Monitors from the Organisation for Security and Cooperation in Europe can only patrol in Georgia next year if their mandate is changed to take account of Moscow''s concerns, Russia''s foreign minister said on Tuesday.
The OSCE said on Monday it would start shutting down its mission in Georgia on January 1 after Russia refused to extend the existing mandate because of a dispute over the status of South Ossetia, a Moscow-backed separatist region of Georgia.
"The mandate cannot function, either in the practical or the legal sense," Russian Foreign Minister Sergei Lavrov said.
Western states say OSCE monitors patrolling Georgia''s conflict zone with South Ossetia can provide early warning of any new flare-up in hostilities, and investigate allegations of rights abuses against ethnic Georgians.
Lavrov told a news conference that Russia had submitted a draft for a new mandate to the OSCE, Europe''s main democracy and human rights watchdog, and it was now up to the organization''s other members to approve it. "It is not down to us," he said.

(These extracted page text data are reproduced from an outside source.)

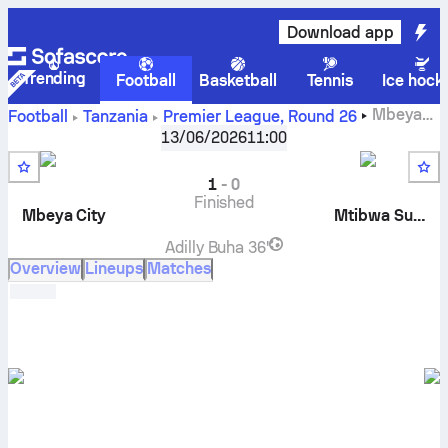
Download app
Trending
Football
Basketball
Tennis
Ice hock
Mbeya
Football
Tanzania
Premier League
,
Round 26
City FC
vs
Mtibwa Sugar
live score, H2H results, standings
13/06/2026
11:00
and prediction
1
-
0
Finished
Mbeya City
Mtibwa Sugar
Adilly Buha
36'
Overview
Lineups
Matches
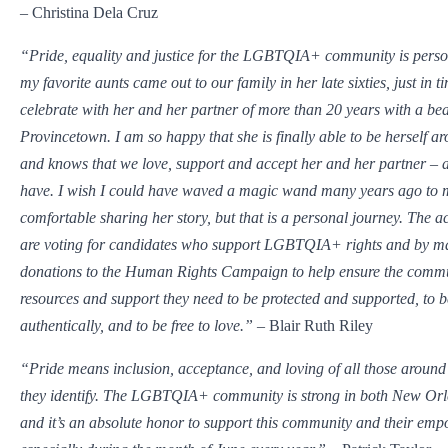
– Christina Dela Cruz
“Pride, equality and justice for the LGBTQIA+ community is perso
my favorite aunts came out to our family in her late sixties, just in ti
celebrate with her and her partner of more than 20 years with a be
Provincetown. I am so happy that she is finally able to be herself a
and knows that we love, support and accept her and her partner – 
have. I wish I could have waved a magic wand many years ago to m
comfortable sharing her story, but that is a personal journey. The ac
are voting for candidates who support LGBTQIA+ rights and by m
donations to the Human Rights Campaign to help ensure the commu
resources and support they need to be protected and supported, to 
authentically, and to be free to love.”
– Blair Ruth Riley
“Pride means inclusion, acceptance, and loving of all those aroun
they identify. The LGBTQIA+ community is strong in both New Orl
and it’s an absolute honor to support this community and their em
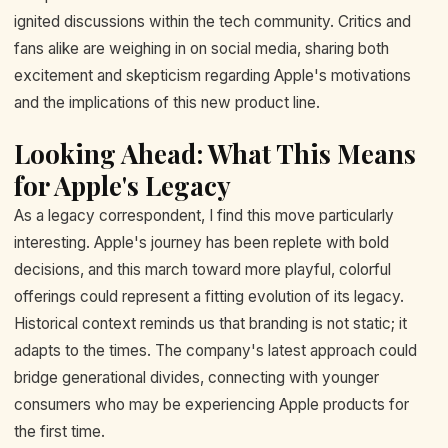
ignited discussions within the tech community. Critics and
fans alike are weighing in on social media, sharing both
excitement and skepticism regarding Apple's motivations
and the implications of this new product line.
Looking Ahead: What This Means
for Apple's Legacy
As a legacy correspondent, I find this move particularly
interesting. Apple's journey has been replete with bold
decisions, and this march toward more playful, colorful
offerings could represent a fitting evolution of its legacy.
Historical context reminds us that branding is not static; it
adapts to the times. The company's latest approach could
bridge generational divides, connecting with younger
consumers who may be experiencing Apple products for
the first time.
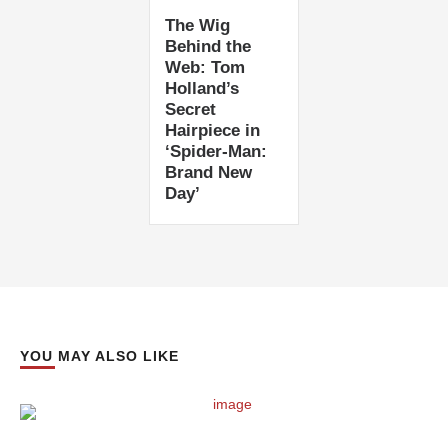
The Wig
Behind the
Web: Tom
Holland’s
Secret
Hairpiece in
‘Spider-Man:
Brand New
Day’
YOU MAY ALSO LIKE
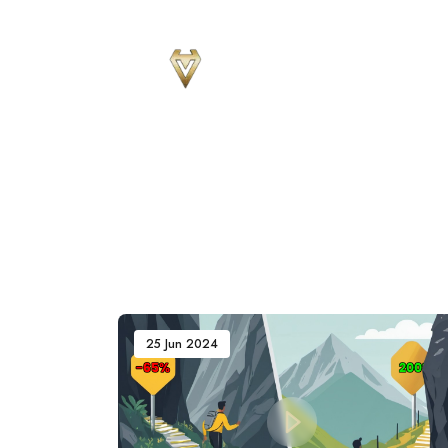
Sear
for
Blog
25 Jun 2024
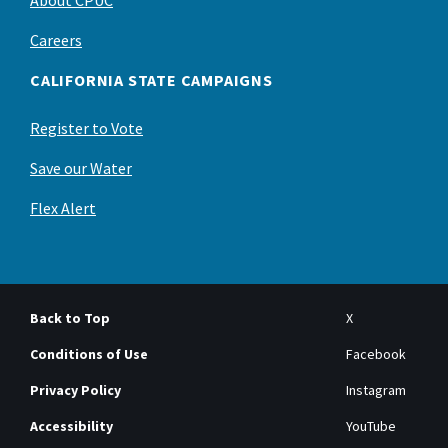
About CPUC
Careers
CALIFORNIA STATE CAMPAIGNS
Register to Vote
Save our Water
Flex Alert
Back to Top
X
Conditions of Use
Facebook
Privacy Policy
Instagram
Accessibility
YouTube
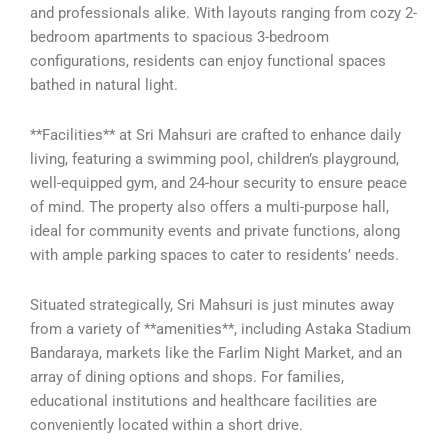
and professionals alike. With layouts ranging from cozy 2-
bedroom apartments to spacious 3-bedroom
configurations, residents can enjoy functional spaces
bathed in natural light.
**Facilities** at Sri Mahsuri are crafted to enhance daily
living, featuring a swimming pool, children’s playground,
well-equipped gym, and 24-hour security to ensure peace
of mind. The property also offers a multi-purpose hall,
ideal for community events and private functions, along
with ample parking spaces to cater to residents’ needs.
Situated strategically, Sri Mahsuri is just minutes away
from a variety of **amenities**, including Astaka Stadium
Bandaraya, markets like the Farlim Night Market, and an
array of dining options and shops. For families,
educational institutions and healthcare facilities are
conveniently located within a short drive.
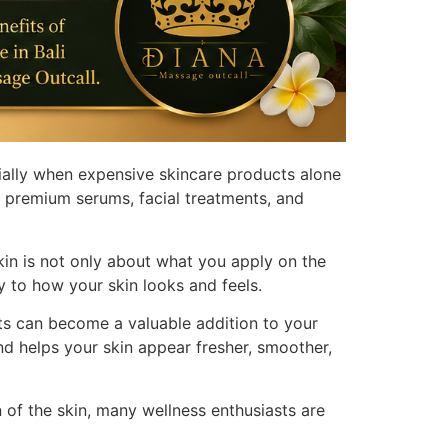
ially when expensive skincare products alone
in premium serums, facial treatments, and
in is not only about what you apply on the
ly to how your skin looks and feels.
nts can become a valuable addition to your
nd helps your skin appear fresher, smoother,
n of the skin, many wellness enthusiasts are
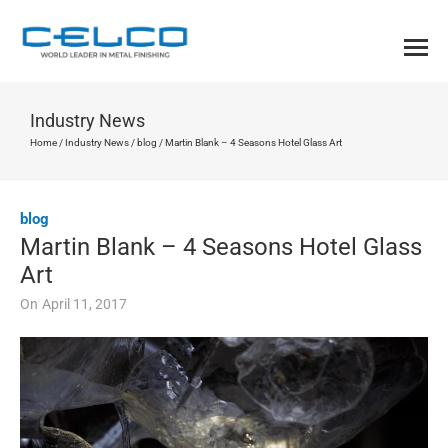
Industry News
Home
/
Industry News
/
blog
/
Martin Blank – 4 Seasons Hotel Glass Art
blog
Martin Blank – 4 Seasons Hotel Glass
Art
On
April 11, 2017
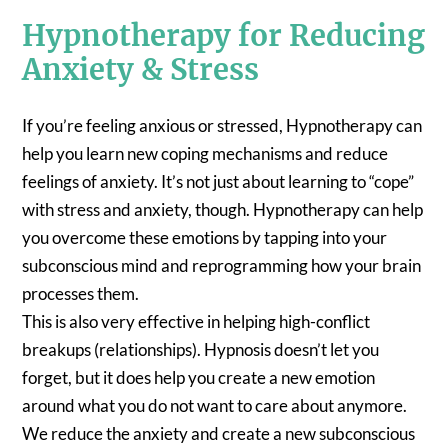
Hypnotherapy for Reducing
Anxiety & Stress
If you’re feeling anxious or stressed, Hypnotherapy can
help you learn new coping mechanisms and reduce
feelings of anxiety. It’s not just about learning to “cope”
with stress and anxiety, though. Hypnotherapy can help
you overcome these emotions by tapping into your
subconscious mind and reprogramming how your brain
processes them.
This is also very effective in helping high-conflict
breakups (relationships). Hypnosis doesn’t let you
forget, but it does help you create a new emotion
around what you do not want to care about anymore.
We reduce the anxiety and create a new subconscious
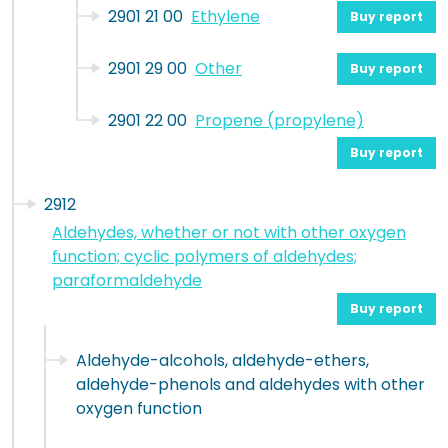
2901 21 00
Ethylene
Buy report
2901 29 00
Other
Buy report
2901 22 00
Propene (propylene)
Buy report
2912
Aldehydes, whether or not with other oxygen
function; cyclic polymers of aldehydes;
paraformaldehyde
Buy report
Aldehyde-alcohols, aldehyde-ethers,
aldehyde-phenols and aldehydes with other
oxygen function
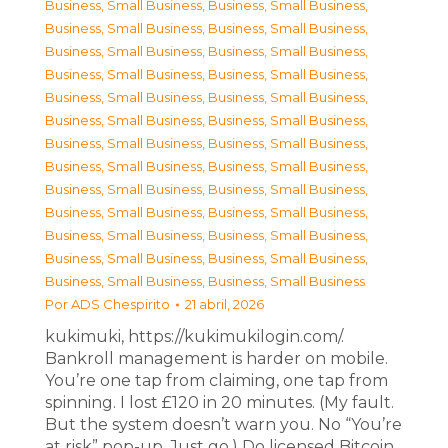
Business, Small Business
,
Business, Small Business
,
Business, Small Business
,
Business, Small Business
,
Business, Small Business
,
Business, Small Business
,
Business, Small Business
,
Business, Small Business
,
Business, Small Business
,
Business, Small Business
,
Business, Small Business
,
Business, Small Business
,
Business, Small Business
,
Business, Small Business
,
Business, Small Business
,
Business, Small Business
,
Business, Small Business
,
Business, Small Business
,
Business, Small Business
,
Business, Small Business
,
Business, Small Business
,
Business, Small Business
,
Business, Small Business
,
Business, Small Business
,
Business, Small Business
,
Business, Small Business
Por
ADS Chespirito
21 abril, 2026
kukimuki, https://kukimukilogin.com/.
Bankroll management is harder on mobile.
You’re one tap from claiming, one tap from
spinning. I lost £120 in 20 minutes. (My fault.
But the system doesn’t warn you. No “You’re
at risk” pop-up. Just go.) Do licensed Bitcoin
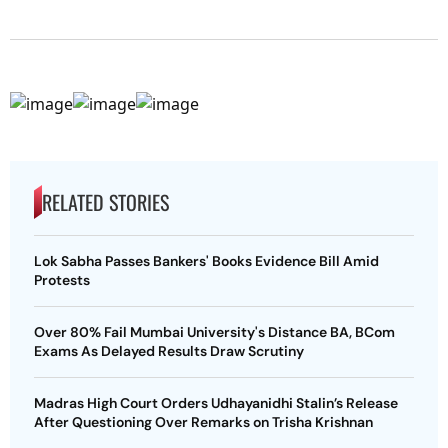
RELATED STORIES
Lok Sabha Passes Bankers' Books Evidence Bill Amid
Protests
Over 80% Fail Mumbai University's Distance BA, BCom
Exams As Delayed Results Draw Scrutiny
Madras High Court Orders Udhayanidhi Stalin’s Release
After Questioning Over Remarks on Trisha Krishnan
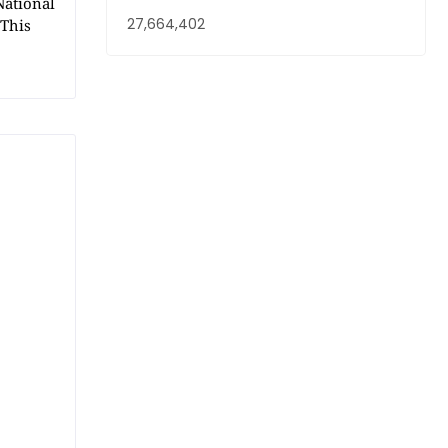
National
27,664,402
 This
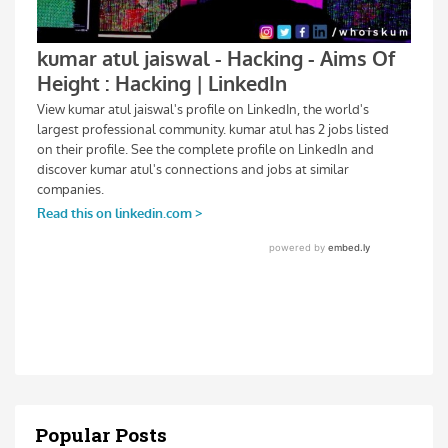
Popular Posts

The OSCE monitors'' mandate expires on December 31. Russia''s proposals for a new mandate have stalled because Moscow says it must acknowledge that South Ossetia is an independent state -- a status that only Russia and Nicaragua have recognized.
Britain, one of the most vocal European critics of Russia''s actions in Georgia, said it would hold Moscow in particular responsible for security in the conflict zone after it blocked the work of the OSCE monitors.
"Russia has isolated itself on this issue," British Foreign Minister David Miliband said in a statement.